Grand Rapids’ own Jeff VandenBerg, founder of local label Friction Records and co-owner of The Pyramid Scheme and The Meanwhile, was also the first to unleash Bear Vs. Shark on vinyl, issuing the band’s two full-length albums, 2003’s Right Now, You’re In The Best of Hands… and 2005’s Terrorhawk. He’s since immortalized the band with a massive painting — now hanging in The Meanwhile — depicting a bloody moment of the namesake battle.
|Bear vs. Shark
wsg. Braided Veins, Bong Mountain
The Pyramid Scheme
68 Commerce Ave. SW, Grand Rapids
Nov. 12, 7 p.m., SOLD OUT
During the band’s absence, Paffi has toured and recorded as the lead of Bars of Gold, all while Bear Vs. Shark’s following only continued to grow. Word of the high-volume, high-velocity live shows has spread slowly but steadily over the last 11 years. Young fans not old enough to see them in their heyday and diehards hoping for a comeback have all taken to social media. Last year, the band spawned a surprising amount of interest after a post on Bars of Gold’s Facebook page teased at a BVS reunion.
While the members wanted to give it a go, Paffi said that getting the old band back together wasn’t exactly effortless.
“It’s definitely been challenging,” Paffi said of the BVS reunion. “We all have different lives and jobs and things that we can’t just drop, so it hasn’t been the easiest, but we’ve definitely made it work.”
Touring together as a six-piece, Paffi is joined by original BVS guitarists/bassists John Gaviglio and Derek Kiesgen, longtime drummer Ashley Horak, original drummer Brandon Moss, and Bars of Gold bassist Nick Jones, who’s filling in for original bassist Mike Muldoon, who was unavailable to tour.
“It definitely takes me back to that period of my life,” Paffi said of playing with BVS after more than 10 years. “Now I’m married and have a three-year-old daughter, but it definitely takes us back to that time where none of us gave two shits about anything.”
Known for flailing around onstage and screaming directly into front row fans’ faces, Paffi (now 37) isn’t sure he could still “sing like a 22-year-old kid with no gray hair” if he hadn’t kept performing all these years.
“When I’m onstage, I don’t feel 37,” he said. “But then I feel like I’m 57 when I get offstage. It’s a whole different vibe up there.”

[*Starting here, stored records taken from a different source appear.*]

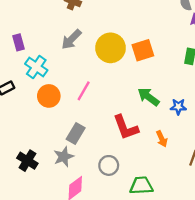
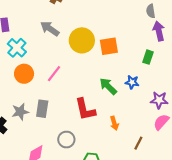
gray arrow: (71, 39) -> (50, 29), turned 72
blue star: (178, 107) -> (132, 82), moved
gray rectangle: (76, 134) -> (42, 109), turned -30
gray star: (64, 157) -> (20, 112), moved

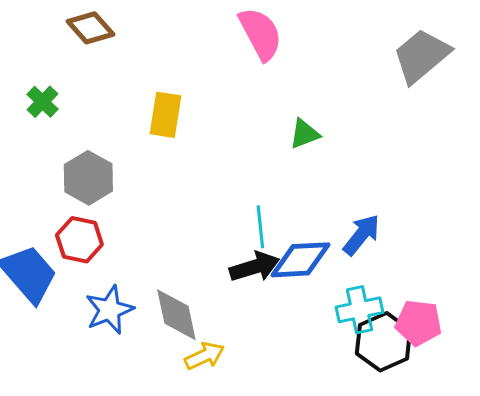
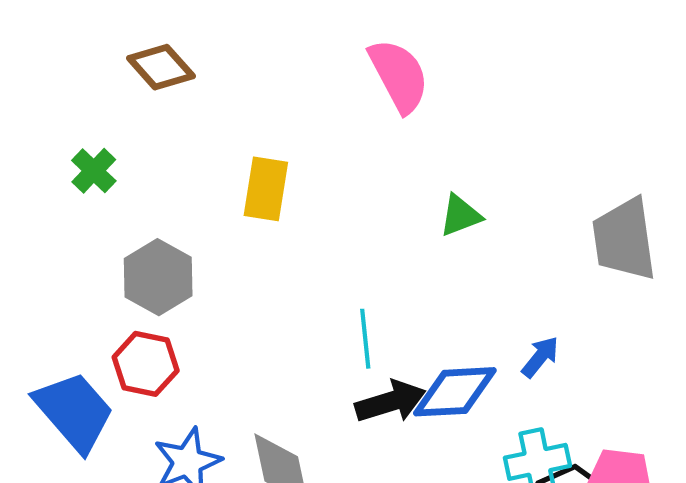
gray trapezoid: (421, 56) -> (624, 239), moved, turned -58
cyan line: (260, 227) -> (365, 339), moved
blue arrow: (361, 235) -> (540, 357), size x0.7

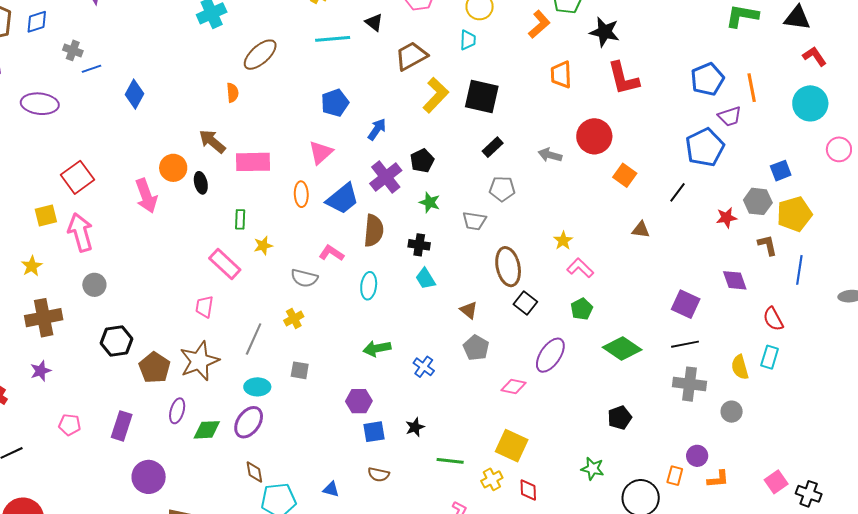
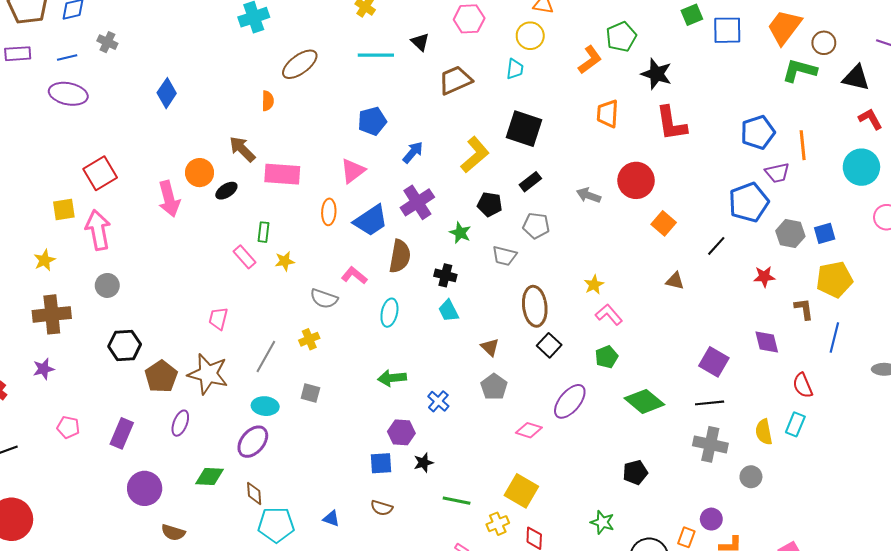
blue line: (92, 69) -> (67, 57), moved
yellow L-shape: (436, 95) -> (475, 155), moved
black pentagon: (422, 161) -> (490, 204), moved, turned 30
black ellipse: (201, 183) -> (226, 191), turned 65
gray hexagon: (758, 201) -> (790, 234), moved
pink rectangle: (225, 264) -> (244, 257), moved, size x0.7
brown star: (199, 361) -> (208, 374), turned 30
purple hexagon: (359, 401) -> (401, 432), moved
green diamond: (207, 430) -> (209, 476), moved

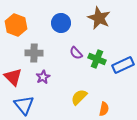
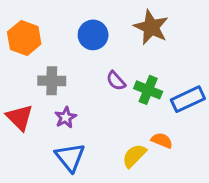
yellow semicircle: (79, 97) -> (134, 156), moved
blue triangle: (24, 105) -> (70, 157), moved
orange semicircle: (104, 109) -> (162, 140), moved, turned -80

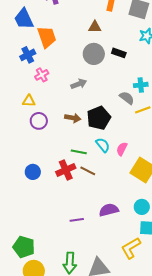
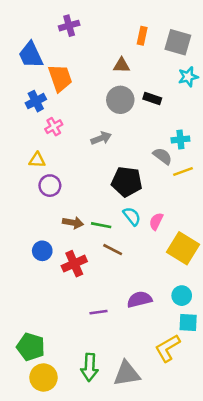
brown arrow: (73, 118) -> (73, 223), moved
black pentagon: (99, 118) -> (127, 182), turned 30
red cross: (66, 170) -> (74, 264), moved

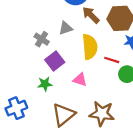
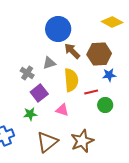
red line: (112, 60) -> (91, 92), turned -32
brown star: (102, 114) -> (82, 141), turned -30

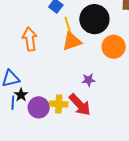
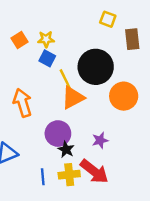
black star: (21, 95) -> (66, 149), moved
blue line: (13, 103) -> (43, 177), moved
purple circle: (39, 107) -> (58, 134), moved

The band’s members remained friends after the breakup in 2005, having known each other since as far back as third grade in the small neighboring towns of Highland and White Lake.
“We were definitely working ourselves into the ground,” Paffi said of BVS’ original run. “There were a lot of members who weren’t getting along whatsoever. The thought of even getting back in the van at that time, at least for me, I couldn’t imagine … but with how everything’s going now, that didn’t seem to affect long-term friendships.
“It did definitely at the time, but those ‘wounds,’ I suppose, have been healed.”
The band’s first show back was aimed at another sort of healing, performing as part of a benefit for the Flint Child Health and Development Fund at the Flint Local 432.
The subsequent reunion tour has coincided with Equal Vision Records (the New York-based indie label who signed BVS in 2002) reissuing both of the band’s albums in September as a double gatefold vinyl release with entirely new artwork done by Paffi. It’s the first time the music has gotten the full reissue treatment, but it may not be the last anyone hears from them.
“As of right now there aren’t any plans, but that’s not to say that there won’t be any,” Paffi said of the future of BVS. “I think we’re just kind of taking things step by step, just trying to make it through each one of these little adventures that we set up for ourselves. Once Grand Rapids comes and goes, we’ll see what happens next.”